Enter a Hostname and DNS Server information and press Enter, as shown in Figure 24.
For DNS, note that an IP address pointing to a virtual interface containing multiple IP addresses is possible.
Use the arrow keys to select your geographical area for your Time Zone and press Enter, as shown in Figure 25.
Use the arrow keys to select a city or area to refine further your Time Zone and press Enter, as shown in Figure 26.
Press Enter to use NTP for System Time, as illustrated in Figure 27.
I prefer to use servers from pool.ntp.org for NTP configuration. Enter the server or servers or device to use for the NTP Configuration, and press Enter three times, as shown in Figure 28.
Note: Tobias disagrees with me on using the top-level NTP pool servers.
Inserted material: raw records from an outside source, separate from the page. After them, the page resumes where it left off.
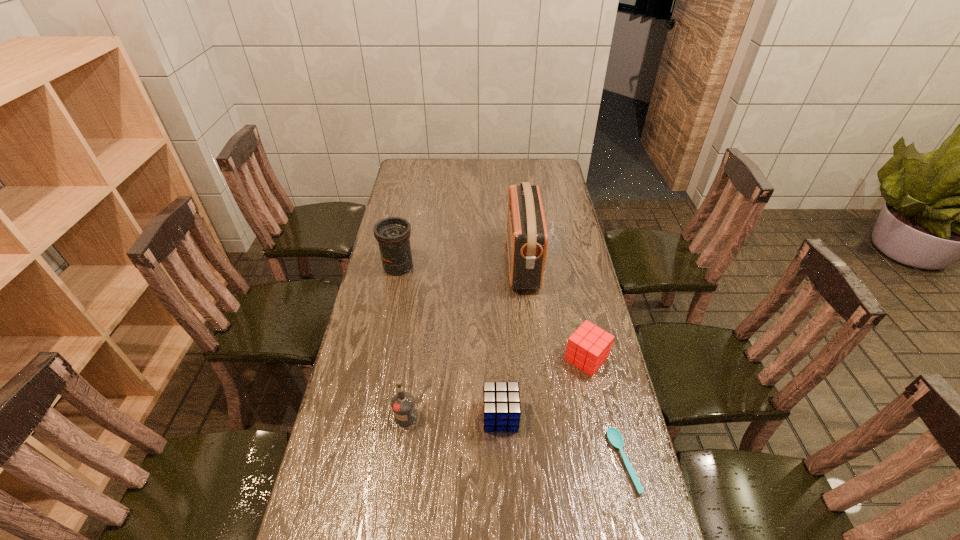 Identify the location of vacant region at the far edge of the desktop. The height and width of the screenshot is (540, 960). 442,181.

Locate an element on the screen. Image resolution: width=960 pixels, height=540 pixels. vacant region at the left edge of the desktop is located at coordinates (408, 184).

What are the coordinates of `vacant space at the right edge of the desktop` in the screenshot? It's located at (564, 220).

In the image, there is a desktop. Identify the location of free space at the far right corner. (553, 167).

This screenshot has height=540, width=960. Identify the location of vacant area between the spoon and the right cube. (605, 409).

At what (x,y) coordinates should I click in order to perform the action: click on vacant point located between the telephoto lens and the third object from left to right. Please return your answer as a coordinate pair (x, y). The height and width of the screenshot is (540, 960). Looking at the image, I should click on (449, 341).

I want to click on vacant area between the shortest object and the leftmost object, so (511, 364).

You are a GUI agent. You are given a task and a screenshot of the screen. Output one action in this format:
    pyautogui.click(x=<x>, y=<y>)
    Task: Click on the unoccupied area between the third object from right to left and the second object from left to right
    
    Given the screenshot: What is the action you would take?
    pyautogui.click(x=465, y=340)

Identify the location of empty location between the right cube and the spoon. (605, 409).

At what (x,y) coordinates should I click in order to perform the action: click on free point between the radio receiver and the third object from left to right. Please return your answer as a coordinate pair (x, y). The width and height of the screenshot is (960, 540). Looking at the image, I should click on (512, 339).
“As to NTP configuration choices, we could discuss this ’til the cows come home, but I’m a strong proponent for local NTP servers as well as using NTP peers; see discussions.citrix.com/topic/326639-tips-for-setting-up-ntp-on-xenserver-hosts/
I have intended to re-write this as a single, updated blog article someday and never got around to it.” [Webster: The link to the discussion thread Tobias referenced is no longer valid, and I can’t find it.]
Press Tab to select Install XenServer and press Enter as illustrated in Figure 29.
The installation of XenServer 8.2 begins, as shown in Figure 30.
I have no Supplemental Packs to install, so press Enter as shown in Figure 31.
When the installation completes, physically remove the installation media (SanDisk thumb drive) from the server and press Enter to reboot the new XenServer 8.2 virtualization host, as shown in Figure 32.
Once the server reboots, you have done the easy part. You now have a XenServer 8.2 host ready for the initial configuration, as shown in Figure 33.
“Note that sometimes the network won’t show up on the XS console screen. This is a weird thing that has been happening over various XS/CH releases. Sometimes if you wait long enough, it eventually shows up. In most cases, the network is there. It’s just not visible through this interface. Conversely, occasionally, the whole network has been lost, and I’ve had to re-configure it all using an emergency network reset and going through the whole process. This is particularly painful if you have things like multiple networks, VLAN, and/or iSCSI address that all need to be redefined.”
Note: I followed the same process for the other hosts.